4th day: England 172 and 6 for 247 (Root 87, Pietersen 53, Prior 31*, Broad 22*) need another 284 runs to beat Australia 9 for 570 dec and 3 for 132 dec
Joe Root led a stubborn rearguard for England as they were presented with a hopeless 501 for victory, missing out on what would have been a deserved Ashes hundred when Nathan Lyon dismissed him for 87. Alastair Cook's attempts to carry the fight against Johnson saw him out hooking for 0 as Australian newspaper headlines predicting a 5-0 whitewash looked ever more convincing.
5th day: Australia 9 for 570 dec (Clarke 148, Haddin 118, Broad 3-98) and 3 for 132 dec (Warner 83*) beat England 172 (Bell 72*, Carberry 60, Johnson 7-40) and 312 (Root 87, Prior 69, Siddle 4-57, Harris 3-54) by 218 runs
Australia needed only 11.4 overs to take a 2-0 lead in the Ashes series with three to play as they inflicted a 218-run defeat on England. Matt Prior's desperate hitting recovered a semblance of form as he passed fifty for the first time in 17 attempts. Johnson confirmed his moustache would remain for the rest of the series - here was a fast bowler with Mo-mentum if ever there was one.
3rd Test, Perth: December 13-17
1st day: Australia 6 for 326 (Smith 103*, Warner 60, Swann 2-71) v England
Everything continued to go right for Australia at the start of the Perth Test.

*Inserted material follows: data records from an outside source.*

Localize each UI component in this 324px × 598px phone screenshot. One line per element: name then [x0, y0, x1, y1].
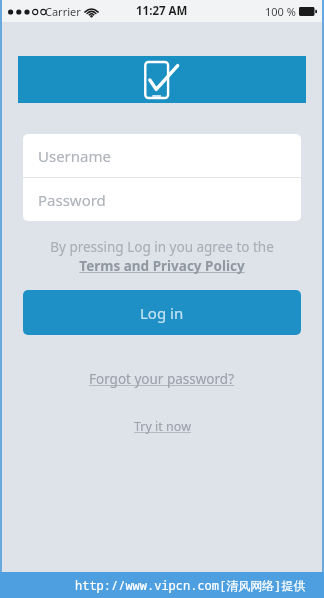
staticText: Log in — [140, 303, 184, 323]
button[interactable]: Username — [23, 134, 301, 177]
staticText: Carrier — [45, 4, 81, 19]
staticText: http://www.vipcn.com[清风网络]提供 — [75, 577, 306, 593]
button[interactable]: Log in — [23, 290, 301, 335]
button[interactable]: Password — [23, 178, 301, 221]
staticText: Password — [38, 190, 106, 210]
staticText: By pressing Log in you agree to the — [50, 238, 274, 256]
button[interactable]: Forgot your password? — [83, 368, 241, 390]
staticText: 11:27 AM — [136, 3, 188, 19]
staticText: 100 % — [265, 4, 296, 19]
staticText: Username — [38, 146, 111, 166]
button[interactable]: Terms and Privacy Policy — [79, 257, 245, 275]
button[interactable]: Try it now — [128, 416, 197, 437]
staticText: Forgot your password? — [89, 370, 235, 388]
staticText: Try it now — [134, 418, 191, 435]
staticText: Terms and Privacy Policy — [79, 257, 245, 275]
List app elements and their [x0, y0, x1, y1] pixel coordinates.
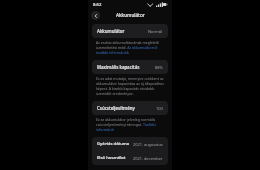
staticText: 100	[156, 106, 163, 111]
staticText: Maximális kapacitás	[97, 64, 140, 70]
staticText: Normál	[148, 29, 163, 34]
staticText: 88%	[155, 65, 163, 70]
button[interactable]: Akkumulátor	[92, 24, 168, 38]
staticText: Az eszköz akkumulátorának megfelelő üzem…	[96, 40, 164, 55]
button[interactable]: Vissza	[91, 11, 100, 20]
staticText: Ez az akkumulátor jelenleg normális csúc…	[96, 117, 164, 132]
staticText: 8:52	[93, 2, 102, 8]
button[interactable]: Első használat	[92, 151, 168, 165]
button[interactable]: Maximális kapacitás	[92, 60, 168, 74]
staticText: Akkumulátor	[97, 28, 125, 34]
staticText: Ez az adat mutatja, mennyire csökkent az…	[96, 76, 164, 96]
button[interactable]: Gyártás dátuma	[92, 137, 168, 151]
staticText: Csúcsteljesítmény	[97, 105, 135, 111]
staticText: 2021. december	[133, 156, 163, 161]
button[interactable]: Csúcsteljesítmény	[92, 101, 168, 115]
staticText: Akkumulátor	[116, 12, 145, 18]
staticText: 2021. augusztus	[133, 142, 163, 147]
staticText: Gyártás dátuma	[97, 141, 130, 147]
staticText: Első használat	[97, 155, 126, 161]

Steven Smith, a gifted and fidgety young man raised on spin in New South Wales and until recently out of his depth on pitches as fast as the WACA Ground, secured his place in Australia's middle order for the foreseeable future with a composed hundred to keep the pressure on England.

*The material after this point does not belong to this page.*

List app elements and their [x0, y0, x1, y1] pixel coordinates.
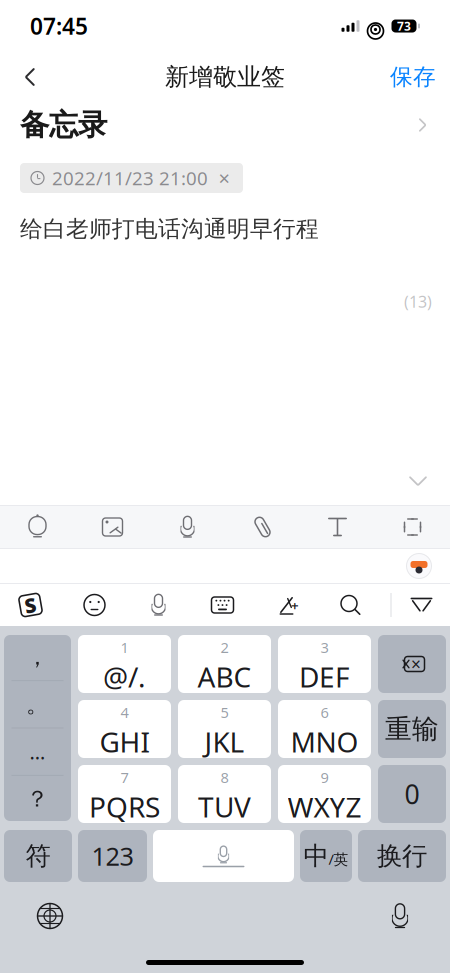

2nd day: England 4 for 180 (Cook 72) trail Australia 385 (Smith 111, Warner 60, Broad 3-100) by 205 runs
Cook had been immovable in Australia three years earlier. He mustered all his efforts to regain that status as England sought to avoid a defeat that would hand the Ashes back to Australia. But, hard though he tried, Cook could not shake off Australia, making 72 on a day that produced some of the most compelling cricket of the series.
3rd day: Australia 385 and 3 for 235 (Warner 112, Rogers 54) lead England 251 (Siddle 3-36, Harris 3-48) by 369 runs
England's last realistic hopes of keeping the Ashes alive depended upon a strong batting display when the chips were down. What happened instead was the surrender of 6 for 61 to Harris, Johnson and Peter Siddle, a slide made worse by a Johnson toe-crusher that not only pinned Broad lbw but sent him to hospital, ruling him out of bowling for the rest of the game.

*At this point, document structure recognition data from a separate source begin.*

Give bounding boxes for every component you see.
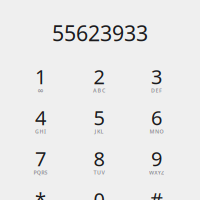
staticText: ∞ (37, 86, 44, 95)
staticText: 8 (94, 145, 104, 172)
staticText: GHI (35, 128, 46, 135)
button[interactable]: 7 (12, 142, 70, 184)
button[interactable]: 3 (128, 60, 186, 102)
staticText: 2 (94, 63, 104, 90)
staticText: # (150, 186, 163, 200)
staticText: JKL (95, 128, 103, 135)
staticText: PQRS (33, 169, 48, 176)
button[interactable]: 9 (128, 142, 186, 184)
staticText: 9 (151, 145, 162, 172)
staticText: 4 (35, 104, 46, 131)
staticText: 55623933 (52, 19, 148, 47)
button[interactable]: # (128, 184, 186, 200)
staticText: 6 (151, 104, 162, 131)
button[interactable]: 5 (70, 102, 128, 142)
staticText: 5 (94, 104, 104, 131)
staticText: * (35, 186, 46, 200)
staticText: DEF (151, 87, 162, 94)
staticText: 1 (35, 63, 46, 90)
staticText: 0 (94, 186, 104, 200)
staticText: WXYZ (149, 169, 164, 176)
staticText: TUV (94, 169, 104, 176)
staticText: MNO (150, 128, 163, 135)
button[interactable]: 1 (12, 60, 70, 102)
button[interactable]: 6 (128, 102, 186, 142)
button[interactable]: 4 (12, 102, 70, 142)
button[interactable]: 8 (70, 142, 128, 184)
staticText: 3 (151, 63, 162, 90)
staticText: 7 (35, 145, 46, 172)
button[interactable]: 0 (70, 184, 128, 200)
button[interactable]: 2 (70, 60, 128, 102)
button[interactable]: * (12, 184, 70, 200)
staticText: ABC (93, 87, 105, 94)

4th day: England 251 and 5 for 251 (Stokes 72*, Bell 60) require another 253 runs to beat Australia 385 and 6 for 369 (Watson 103)
Australia took their chance to kill England off and plundered 134 runs in just 17 overs, most of them from the brutal striking of Shane Watson, who made a century. It set up a declaration before lunch and a beautiful delivery from Harris castled Cook first ball of the England innings. Wickets fell regularly until Ian Bell and Ben Stokes finally came up with a partnership of some gumption.
5th day: Australia 385 (Smith 111, Warner 60, Haddin 55) and 6 for 369 dec (Warner 112, Watson, Rogers 54) beat England 251 (Cook 72) and 6 for 332 (Stokes 120, Bell 60, Johnson 4-78) by 150 runs
Five wickets were needed for Australia to regain the urn but they were held up by Stokes who continued to play a heartening innings and brought up a maiden Test century in just his second match. But when he fell after lunch to Lyon, Johnson fired out the lower order and on the 14th day of the series, the Ashes were won.